I suppose the next step would be further trials so are there any plans going forwards?

Absolutely, yes. We’re excited because we have a number of trials that are currently ongoing. So now that we see that the drug is really quite effective in the relapsed and refractory setting we are working to move the drug into earlier lines of therapy. So there are ongoing clinical trials combining this drug with induction chemotherapy, that’s a phase I trial. There’s also a phase I/II trial combining this drug with the hypomethylating agent azacitidine for those patients who might not be eligible for induction chemotherapy.

And you mentioned that 40% were responding, how many of the patient population you’re treating were eligible for, for example, my notes here about stem cell transplant as a possible follow-up?

Yes, so I can’t tell you how many of those patients who got a response went on to a stem cell transplant, we don’t have that data yet. But what I can tell you is that many of these patients are just very old and beyond the age where one would consider stem cell transplant. So because of that we think this represents a real step forward. So we don’t necessarily see it as what’s called a bridge to transplant where the goal of the therapy is to get a patient to transplant, we think the goal of the therapy is really to keep the patient in remission for as long as possible.

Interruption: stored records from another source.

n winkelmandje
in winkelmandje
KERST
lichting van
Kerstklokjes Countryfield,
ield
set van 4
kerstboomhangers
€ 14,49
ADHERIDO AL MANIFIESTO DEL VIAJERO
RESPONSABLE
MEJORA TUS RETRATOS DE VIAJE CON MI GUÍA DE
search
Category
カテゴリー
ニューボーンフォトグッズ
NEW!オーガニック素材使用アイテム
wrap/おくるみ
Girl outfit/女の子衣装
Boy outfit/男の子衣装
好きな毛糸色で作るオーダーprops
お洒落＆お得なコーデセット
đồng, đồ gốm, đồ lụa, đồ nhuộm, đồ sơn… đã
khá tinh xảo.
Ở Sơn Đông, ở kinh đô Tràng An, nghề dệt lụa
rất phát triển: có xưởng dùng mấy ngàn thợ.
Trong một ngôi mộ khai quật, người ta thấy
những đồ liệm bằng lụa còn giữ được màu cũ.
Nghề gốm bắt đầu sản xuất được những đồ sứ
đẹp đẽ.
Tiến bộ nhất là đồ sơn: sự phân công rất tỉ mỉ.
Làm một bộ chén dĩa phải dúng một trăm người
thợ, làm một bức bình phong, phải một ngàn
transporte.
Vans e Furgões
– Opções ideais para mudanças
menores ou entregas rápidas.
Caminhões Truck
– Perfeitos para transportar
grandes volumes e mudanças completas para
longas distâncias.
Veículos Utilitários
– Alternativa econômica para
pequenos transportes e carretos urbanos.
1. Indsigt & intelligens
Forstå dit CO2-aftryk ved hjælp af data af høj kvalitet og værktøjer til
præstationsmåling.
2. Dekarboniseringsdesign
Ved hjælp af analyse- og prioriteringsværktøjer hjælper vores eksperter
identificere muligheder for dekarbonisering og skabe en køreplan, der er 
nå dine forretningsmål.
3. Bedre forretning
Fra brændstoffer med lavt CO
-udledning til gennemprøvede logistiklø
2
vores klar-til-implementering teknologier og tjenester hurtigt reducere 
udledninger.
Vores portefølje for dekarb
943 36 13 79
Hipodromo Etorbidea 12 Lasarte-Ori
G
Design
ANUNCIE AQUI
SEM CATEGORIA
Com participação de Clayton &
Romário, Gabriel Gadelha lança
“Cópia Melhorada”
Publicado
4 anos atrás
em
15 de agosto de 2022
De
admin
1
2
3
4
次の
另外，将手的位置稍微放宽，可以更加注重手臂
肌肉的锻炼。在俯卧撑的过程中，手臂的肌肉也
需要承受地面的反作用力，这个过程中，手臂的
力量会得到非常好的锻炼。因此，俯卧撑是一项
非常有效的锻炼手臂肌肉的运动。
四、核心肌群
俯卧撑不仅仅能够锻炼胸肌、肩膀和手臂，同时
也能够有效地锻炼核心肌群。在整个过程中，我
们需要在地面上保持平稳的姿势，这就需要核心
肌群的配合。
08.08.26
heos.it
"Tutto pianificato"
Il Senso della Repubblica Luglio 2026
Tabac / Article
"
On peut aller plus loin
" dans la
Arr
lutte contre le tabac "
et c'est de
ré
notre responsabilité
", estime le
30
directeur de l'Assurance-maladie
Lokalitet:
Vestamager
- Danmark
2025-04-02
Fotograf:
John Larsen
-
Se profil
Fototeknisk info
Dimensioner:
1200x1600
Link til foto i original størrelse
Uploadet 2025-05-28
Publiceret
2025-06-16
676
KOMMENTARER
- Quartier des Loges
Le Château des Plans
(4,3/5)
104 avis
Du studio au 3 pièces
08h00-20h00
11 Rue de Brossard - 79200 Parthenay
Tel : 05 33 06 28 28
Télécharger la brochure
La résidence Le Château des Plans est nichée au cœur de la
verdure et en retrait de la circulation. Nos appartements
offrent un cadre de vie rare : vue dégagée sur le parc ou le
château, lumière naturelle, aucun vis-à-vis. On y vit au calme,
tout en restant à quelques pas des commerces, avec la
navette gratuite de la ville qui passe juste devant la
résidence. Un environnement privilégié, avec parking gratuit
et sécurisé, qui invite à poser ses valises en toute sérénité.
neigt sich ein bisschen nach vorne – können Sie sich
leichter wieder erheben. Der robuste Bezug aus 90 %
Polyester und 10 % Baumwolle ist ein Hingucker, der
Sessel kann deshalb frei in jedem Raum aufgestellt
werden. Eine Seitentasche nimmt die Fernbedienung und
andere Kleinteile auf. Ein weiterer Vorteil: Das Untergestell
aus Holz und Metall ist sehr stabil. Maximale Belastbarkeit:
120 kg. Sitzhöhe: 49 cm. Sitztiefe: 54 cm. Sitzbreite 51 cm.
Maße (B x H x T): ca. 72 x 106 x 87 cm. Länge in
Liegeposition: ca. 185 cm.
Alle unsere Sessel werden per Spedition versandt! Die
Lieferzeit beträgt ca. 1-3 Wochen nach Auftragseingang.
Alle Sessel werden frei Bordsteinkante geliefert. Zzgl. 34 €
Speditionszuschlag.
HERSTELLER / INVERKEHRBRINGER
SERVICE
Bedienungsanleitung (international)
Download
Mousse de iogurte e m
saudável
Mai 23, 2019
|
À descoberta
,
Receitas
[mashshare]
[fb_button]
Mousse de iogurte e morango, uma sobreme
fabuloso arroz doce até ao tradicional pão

That answers that and that covers all of my notes. Is there anything else that you would like to add? A summary, conclusion or any way that we can keep track of these results going forwards?

I guess what I would say is that these results are very encouraging. Some of the results have just been published in the journal Blood along with the translational manuscript that explains the scientific rationale behind it. The results I’ll be presenting are a little bit updated but if you want to get a flavour for a little bit more of what the drug is like I would encourage everyone to look at that paper.